- Work request:
Please copy the lines below, exactly as they are, from the one with "Privacy and Injunctions, set" through the one with "October 2009", and leave out the pictures.

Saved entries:
○ ○ ○ ○

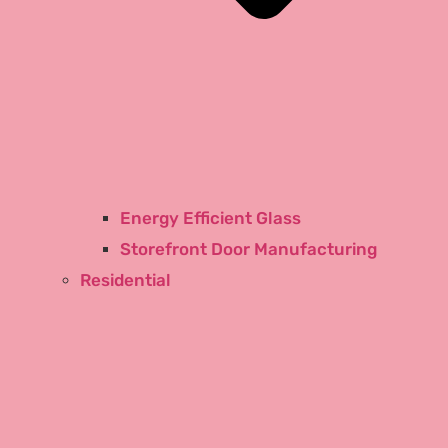
Energy Efficient Glass
Storefront Door Manufacturing
Residential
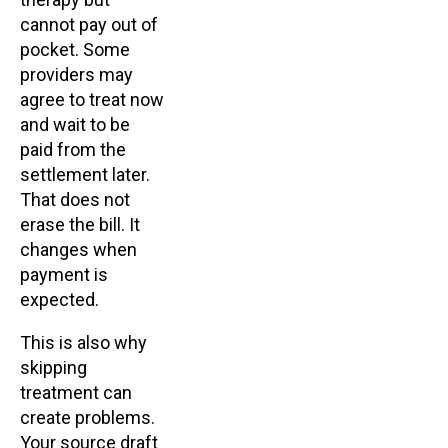
cannot pay out of
pocket. Some
providers may
agree to treat now
and wait to be
paid from the
settlement later.
That does not
erase the bill. It
changes when
payment is
expected.
This is also why
skipping
treatment can
create problems.
Your source draft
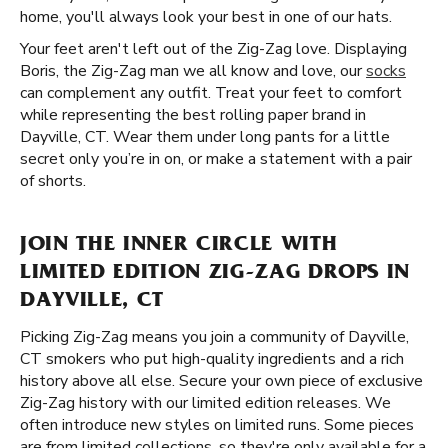
home, you'll always look your best in one of our hats.
Your feet aren't left out of the Zig-Zag love. Displaying
Boris, the Zig-Zag man we all know and love, our
socks
can complement any outfit. Treat your feet to comfort
while representing the best rolling paper brand in
Dayville, CT. Wear them under long pants for a little
secret only you’re in on, or make a statement with a pair
of shorts.
JOIN THE INNER CIRCLE WITH
LIMITED EDITION ZIG-ZAG DROPS IN
DAYVILLE, CT
Picking Zig-Zag means you join a community of Dayville,
CT smokers who put high-quality ingredients and a rich
history above all else. Secure your own piece of exclusive
Zig-Zag history with our limited edition releases. We
often introduce new styles on limited runs. Some pieces
are from limited collections, so they're only available for a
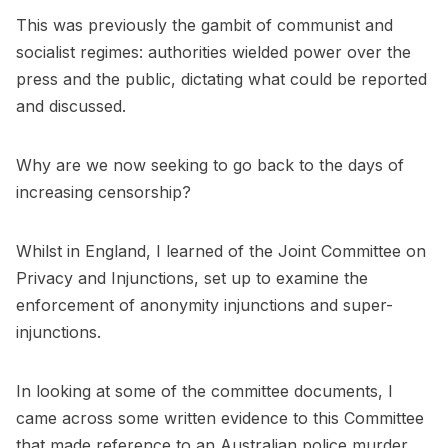
This was previously the gambit of communist and
socialist regimes: authorities wielded power over the
press and the public, dictating what could be reported
and discussed.
Why are we now seeking to go back to the days of
increasing censorship?
Whilst in England, I learned of the Joint Committee on
Privacy and Injunctions, set up to examine the
enforcement of anonymity injunctions and super-
injunctions.
In looking at some of the committee documents, I
came across some written evidence to this Committee
that made reference to an Australian police murder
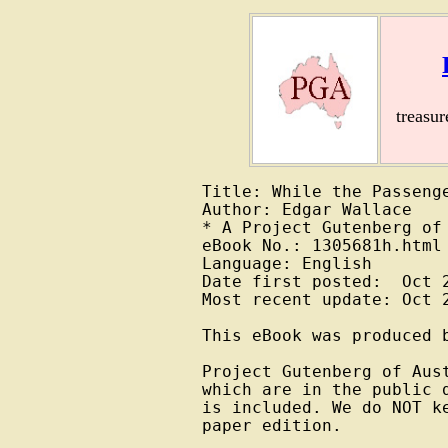
treasu
Title: While the Passenge
Author: Edgar Wallace

* A Project Gutenberg of 
eBook No.: 1305681h.html

Language: English

Date first posted:  Oct 2
Most recent update: Oct 2
This eBook was produced b
Project Gutenberg of Aus
which are in the public 
is included. We do NOT k
paper edition.
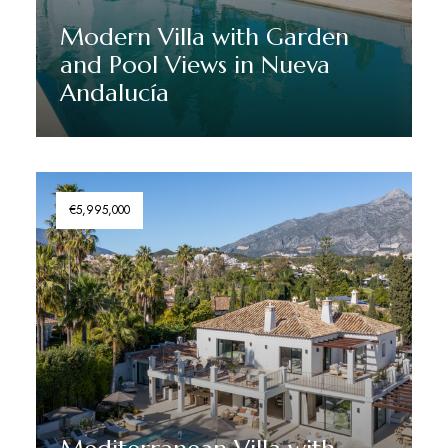
Modern Villa with Garden
and Pool Views in Nueva
Andalucía
Discover More
€5,995,000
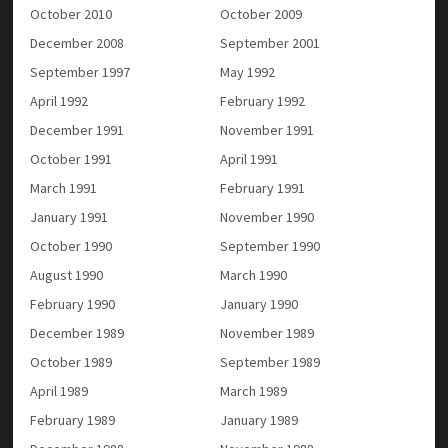
October 2010
October 2009
December 2008
September 2001
September 1997
May 1992
April 1992
February 1992
December 1991
November 1991
October 1991
April 1991
March 1991
February 1991
January 1991
November 1990
October 1990
September 1990
August 1990
March 1990
February 1990
January 1990
December 1989
November 1989
October 1989
September 1989
April 1989
March 1989
February 1989
January 1989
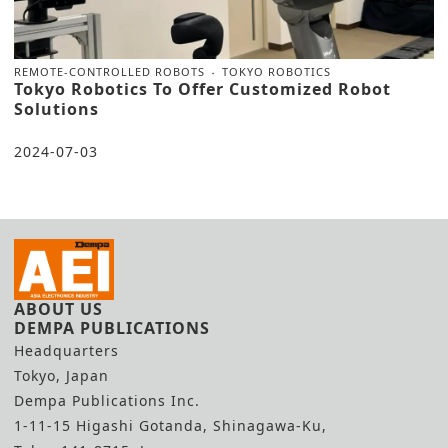
REMOTE-CONTROLLED ROBOTS
TOKYO ROBOTICS
Tokyo Robotics To Offer Customized Robot
Solutions
2024-07-03
ABOUT US
DEMPA PUBLICATIONS
Headquarters
Tokyo, Japan
Dempa Publications Inc.
1-11-15 Higashi Gotanda, Shinagawa-Ku,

○ ○ ○ ○

- Answer box:
Privacy and Injunctions, set up to examine the
enforcement of anonymity injunctions and super-
injunctions.
In looking at some of the committee documents, I
came across some written evidence to this Committee
that made reference to an Australian police murder
treasu
Title: While the Passenge
Author: Edgar Wallace

* A Project Gutenberg of 
eBook No.: 1305681h.html

Language: English

Date first posted:  Oct 2
Most recent update: Oct 2
This eBook was produced b
Project Gutenberg of Aus
which are in the public 
is included. We do NOT k
paper edition.
Modern Villa with Garden
and Pool Views in Nueva
Andalucía
Discover More
€5,995,000
October 2010
October 2009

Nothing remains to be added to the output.